Harvest ABC Radio National records from Trove

Trove harvests details of programs and segments broadcast on ABC Radio National. You can find them by searching for nuc:"ABC:RN" in the Music & Audio category. The records include basic metadata such as titles, dates, and contributors, but not full transcripts or audio.

I harvested this metadata back in 2016, but haven't done any updates recently because there seemed to be a lot of duplicate records. I decided to just go ahead and harvest the records, and then deal with the duplicates using Pandas.

There are also quite a lot of inconsistencies in the way the data is formatted – some fields can contain a variety of arrays, strings, and objects. I've tried to standardise these as much as possible. The harvesting and cleaning is all documented below.
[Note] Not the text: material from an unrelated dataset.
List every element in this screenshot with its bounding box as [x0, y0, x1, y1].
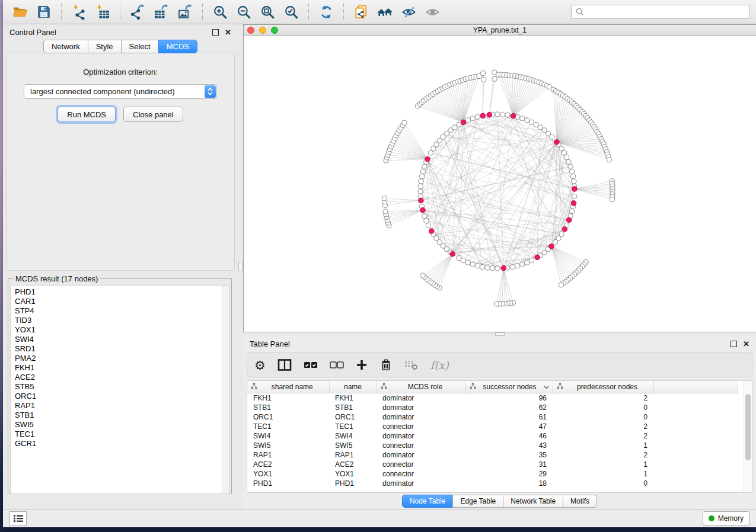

The harvested data is available for download from CloudStor as a 560mb JSONL file (with a separate JSON object for each record, separated by line breaks) and as a 324mb CSV file (with lists saved as pipe-separated strings).

There are 408,082 records from about 164 programs (the actual number of programs is less than this, as the names used for some programs varies). See this notebook for some examples of how you can start exploring the data.

For convenience, I've also created separate CSV files for the programs with the most records, you can download them from CloudStor:

Data fields

Any of the fields other than work_id and version_id might be empty, though in most cases there should at least be values for title, date, creator, contributor and isPartOf.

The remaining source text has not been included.